Ever had sore elbows?
It’s a very common occurrence, especially in the, erm, more “Mature” lifter.
As in most of the people that I talk to with sore elbows are well over 30 with a lot of miles on the clock. It is almost always on the medial side, or if your arms hang by the body, the side of the elbow closest to the body. And it kicks off with a lot of pulling movements, especially Pull Ups.
Why does it happen?
There can be a great many reasons, the elbow is a small and very busy joint.
anatomy-of-the-elbow courtesy of LIBCAT.ORG
There are many muscles, tendons, ligaments, arteries, veins and nerves all passing through a tight space that is responsible for a great many of our day to day actions. How many? Try not using just one elbow for the next hour, lock your arm straight or keep it at 90° and see how much it affects you.
Pretty sucky eh?
Anyhow, back to the gym and why pulling hurts.
Let’s explore the common reasons:
Imbalance of the forearm flexors and extensors.
The muscles that close out hand are way stronger than those that open out hand, this is by design. I was chatting to Son no 1 about this recently and he said “Oh, you mean like a crocodiles mouth?” Yes, that is exactly what it’s like!
You can’t mention crocodiles without mentioning Steve Irwin!
However, consider how much training we do that involves closing the hand and how much we do that involves opening it again, you can see how the constant gripping can tip the scale too far in favour of the flexors. And pain may occur.

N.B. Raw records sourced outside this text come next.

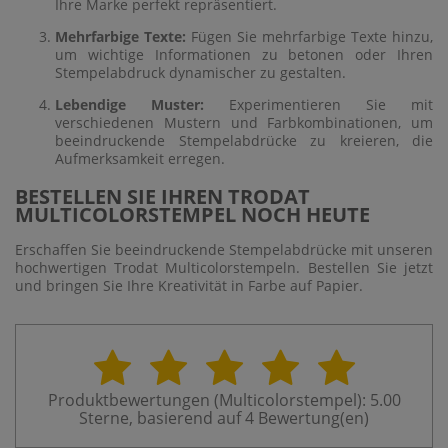
Ihre Marke perfekt repräsentiert.
Mehrfarbige Texte:
Fügen Sie mehrfarbige Texte hinzu,
um wichtige Informationen zu betonen oder Ihren
Stempelabdruck dynamischer zu gestalten.
Lebendige Muster:
Experimentieren Sie mit
verschiedenen Mustern und Farbkombinationen, um
beeindruckende Stempelabdrücke zu kreieren, die
Aufmerksamkeit erregen.
BESTELLEN SIE IHREN TRODAT
MULTICOLORSTEMPEL NOCH HEUTE
Erschaffen Sie beeindruckende Stempelabdrücke mit unseren
hochwertigen Trodat Multicolorstempeln. Bestellen Sie jetzt
und bringen Sie Ihre Kreativität in Farbe auf Papier.
Produktbewertungen (
Multicolorstempel
):
5.00
Sterne, basierend auf
4
Bewertung(en)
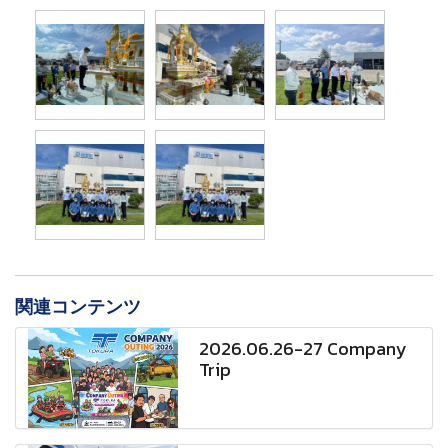
関連コンテンツ
2026.06.26-27 Company
Trip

This is a simple fix, work the extensors. Practice opening your hand, you may use an elastic band or you can buy a speciality piece of kit online. These are just two items available from a very quick search on Amazon (they are affiliate links), there are many other options available if you do a wider search:
Finger Extensor straps:
The Powerball, this is non specific but will fry all the forearm muscles:
Poor Lat Function
The lats, the widest muscle of the body, those glorious wings, can really let us down sometimes.

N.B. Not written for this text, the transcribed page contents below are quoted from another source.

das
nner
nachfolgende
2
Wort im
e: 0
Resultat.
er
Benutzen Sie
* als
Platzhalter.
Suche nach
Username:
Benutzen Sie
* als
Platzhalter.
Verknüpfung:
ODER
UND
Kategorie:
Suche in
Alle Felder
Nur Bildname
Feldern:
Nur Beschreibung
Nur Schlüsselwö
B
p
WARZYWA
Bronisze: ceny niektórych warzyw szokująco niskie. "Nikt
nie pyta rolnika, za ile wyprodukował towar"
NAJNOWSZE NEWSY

If the lats become overly tight, which is more common than you may realise, they may not provide the pull you think they should. As part of their job is to internally rotate the arm, this action can be picked up by smaller muscles that are involved in the same job. One of whom is the Pronator Teres who lives on the inside of our elbow.
The poor pronator teres isn’t supposed to work alone, so when overloaded he can cry for help, aka, pain.
Try a bit of SMR on the pronator, either roll it out with a ball, maybe on the spinning collar of a racked barbel, maybe give it stretch by spreading the fingers, cocking the wrist and screwing the arm forwards (as if you want to place the palm of your hand on a the wall in front with your fingers pointing to the floor).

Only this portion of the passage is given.